### WORK TO BE COMPLETED
Please indicate the number of lines in the listing below that include the string "довкілля"; add nothing else.

<<<<

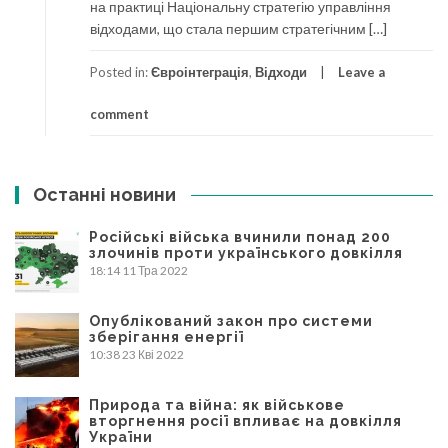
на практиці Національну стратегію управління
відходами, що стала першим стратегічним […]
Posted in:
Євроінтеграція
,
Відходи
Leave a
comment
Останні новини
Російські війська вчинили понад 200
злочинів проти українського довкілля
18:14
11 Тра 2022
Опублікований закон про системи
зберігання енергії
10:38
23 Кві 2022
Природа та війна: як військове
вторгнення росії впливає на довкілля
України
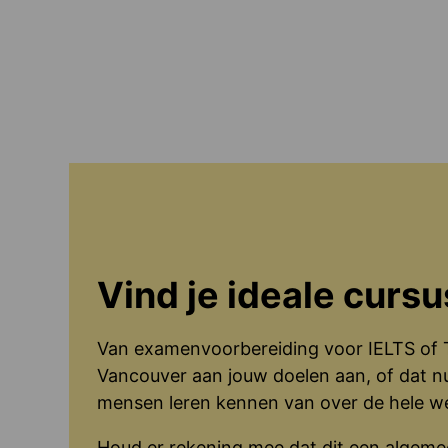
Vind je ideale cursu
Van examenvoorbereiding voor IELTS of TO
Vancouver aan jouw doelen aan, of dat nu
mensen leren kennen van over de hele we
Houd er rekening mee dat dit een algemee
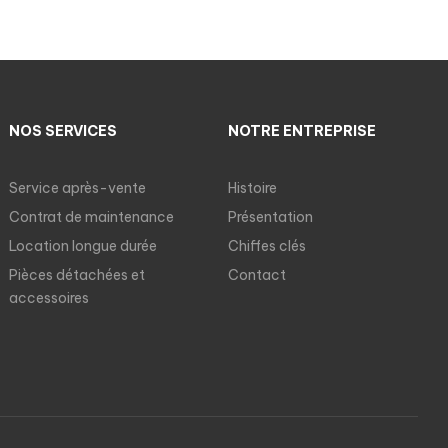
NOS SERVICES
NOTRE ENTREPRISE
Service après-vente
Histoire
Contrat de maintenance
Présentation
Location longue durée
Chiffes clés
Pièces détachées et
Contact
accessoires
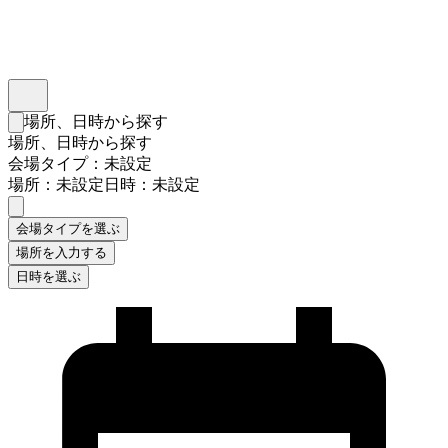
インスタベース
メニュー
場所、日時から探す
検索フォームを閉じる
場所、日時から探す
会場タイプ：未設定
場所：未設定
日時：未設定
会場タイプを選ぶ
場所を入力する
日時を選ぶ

>>>>

### EXERCISE OUTPUT
2